Interval DP Introduction
Prerequisite: Dynamic Programming Introduction
Interval DP solves problems on subarrays or substrings where the answer for a range [l, r] depends on smaller ranges within it. The state dp[l][r] represents the answer for the subproblem covering indices l through r inclusive.
Identifying Interval DP Problems
Two signals indicate this pattern. First, the input is a linear sequence (array or string). Second, the problem requires considering all possible contiguous ranges, and solutions for larger ranges combine solutions from smaller ranges.
Common interval DP problems include optimal game strategies, palindrome partitioning, and merging stones. Constraints typically allow sequence lengths up to 500-1000, suggesting an O(n^2) or O(n^3) solution.
Example: Counting Palindromic Substrings
Given a string, count how many of its substrings are palindromes. A single character counts as a palindrome.
State: dp[l][r] = whether substring s[l..r] is a palindrome (true/false)
Transition: A substring is a palindrome if its outer characters match and the inner substring is also a palindrome:
dp[l][r] = (s[l] == s[r]) and dp[l+1][r-1]
Base case: l >= r → true (empty strings and single characters are palindromes)
Common Transition Patterns
Interval DP transitions typically examine smaller ranges within the current range. The two main patterns are element removal and interval splitting.
Element removal shrinks the range from one end. When checking whether a substring is a palindrome, removing the outer characters reduces [l, r] to [l+1, r-1].
Interval splitting divides the range at some point m. The state dp[l][r] tries all split points: dp[l][m] + dp[m+1][r] + cost(l, m, r). This requires iterating over all possible m values, adding an O(n) factor to each state.
Top-Down: The Natural Choice for Interval DP
Interval DP is one case where top-down is often easier than bottom-up. The reason: you don't need to figure out the processing order.
With bottom-up, you must ensure smaller intervals are computed before larger ones. This requires the non-obvious "iterate by length" pattern. With top-down, the recursion handles dependencies automatically—when solve(l, r) needs solve(l+1, r), it just calls the function, which computes and caches the result.
1from functools import lru_cache
2
3def count_palindromes(s):
4 n = len(s)
5
6 @lru_cache(maxsize=None)
7 def is_palin(l, r):
8 if l >= r:
9 return True
10 return s[l] == s[r] and is_palin(l + 1, r - 1)
11
12 return sum(is_palin(l, r) for l in range(n) for r in range(l, n))
The code reads exactly like the recurrence. No index manipulation, no worrying about which intervals to compute first.
Bottom-Up: Processing by Interval Length
If you prefer bottom-up or need to avoid recursion, you need to understand the state space and fill order.
The Two-Dimensional State Space
Unlike prefix-based DP where dp[i] considers elements 0..i, interval DP uses dp[l][r] to represent any contiguous range.

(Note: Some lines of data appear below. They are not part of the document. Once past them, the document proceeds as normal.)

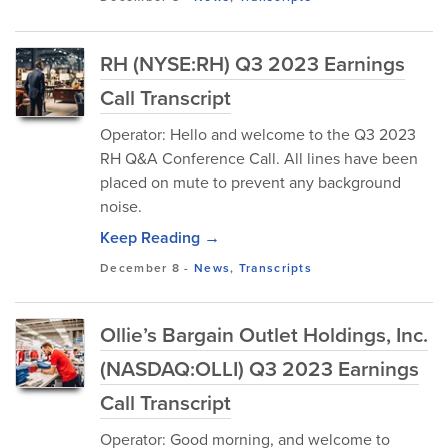
RH (NYSE:RH) Q3 2023 Earnings
Call Transcript
Operator: Hello and welcome to the Q3 2023
RH Q&A Conference Call. All lines have been
placed on mute to prevent any background
noise.
Keep Reading →
December 8
-
News
,
Transcripts
Ollie’s Bargain Outlet Holdings, Inc.
(NASDAQ:OLLI) Q3 2023 Earnings
Call Transcript
Operator: Good morning, and welcome to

For a sequence of length n, there are O(n^2) possible intervals, though only ranges where l <= r are valid (the upper triangle of the table).

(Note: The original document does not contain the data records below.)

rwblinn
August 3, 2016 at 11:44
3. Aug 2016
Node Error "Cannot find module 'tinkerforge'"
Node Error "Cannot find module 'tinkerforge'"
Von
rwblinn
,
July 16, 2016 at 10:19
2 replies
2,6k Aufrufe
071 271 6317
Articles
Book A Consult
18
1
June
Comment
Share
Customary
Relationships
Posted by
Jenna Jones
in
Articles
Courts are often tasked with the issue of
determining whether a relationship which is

Fill Order: By Increasing Length
Since larger intervals depend on smaller ones, process intervals in order of increasing length. Start with length 1 (base cases), then length 2, then length 3, up to length n. Within each length, iterate over all valid starting positions.

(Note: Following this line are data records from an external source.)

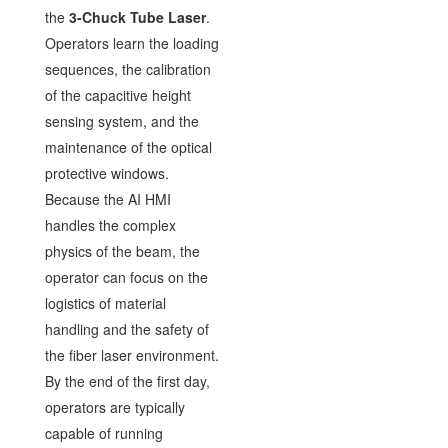
the
3-Chuck Tube Laser
.
Operators learn the loading
sequences, the calibration
of the capacitive height
sensing system, and the
maintenance of the optical
protective windows.
Because the AI HMI
handles the complex
physics of the beam, the
operator can focus on the
logistics of material
handling and the safety of
the fiber laser environment.
By the end of the first day,
operators are typically
capable of running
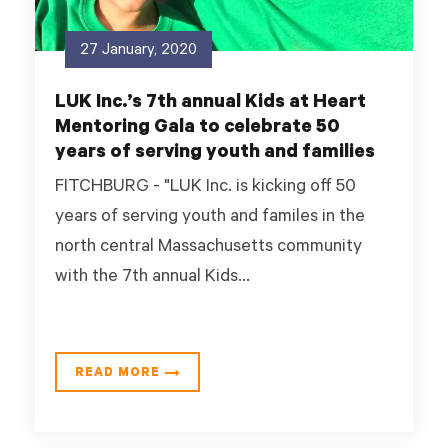
27 January, 2020
LUK Inc.’s 7th annual Kids at Heart
Mentoring Gala to celebrate 50
years of serving youth and families
FITCHBURG - "LUK Inc. is kicking off 50
years of serving youth and familes in the
north central Massachusetts community
with the 7th annual Kids...
READ MORE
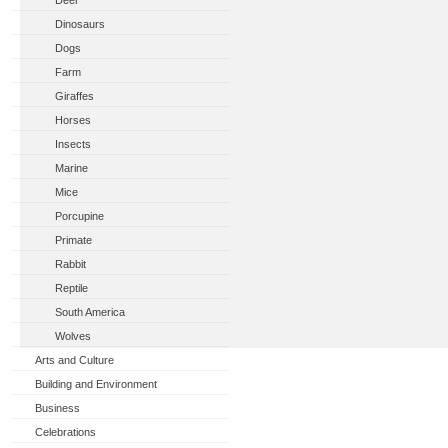
Deer
Dinosaurs
Dogs
Farm
Giraffes
Horses
Insects
Marine
Mice
Porcupine
Primate
Rabbit
Reptile
South America
Wolves
Arts and Culture
Building and Environment
Business
Celebrations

1def count_palindromes(s):
2 n = len(s)
3 dp = [[False] * n for _ in range(n)]
4
5 # Base case: single characters (length 1)
6 count = 0
7 for i in range(n):
8 dp[i][i] = True
9 count += 1
10
11 for length in range(2, n + 1): # substring length: 2, 3, ..., n
12 for l in range(n - length + 1): # l + length - 1 must be < n
13 r = l + length - 1 # right endpoint
14 dp[l][r] = s[l] == s[r] and (length == 2 or dp[l + 1][r - 1])
15 if dp[l][r]:
16 count += 1
17
18 return count
A brief note on indexing since it can get confusing: The outer loop picks a substring length. The inner loop picks the left endpoint l. Since the substring occupies length characters starting at l, the last character lands at index l + length - 1. This index must be at most n - 1, so l can go up to n - length. For example, in a string of length 6, substrings of length 4 can start at positions 0, 1, or 2 — that's 6 - 4 = 2.
This guarantees that when computing dp[l][r], the smaller interval dp[l+1][r-1] is already computed.
Time and Space Complexity
Interval DP uses O(n^2) space for the 2D table. Time complexity depends on the transition. Element removal (constant work per state) yields O(n^2) total. Interval splitting (trying all split points) yields O(n^3) total.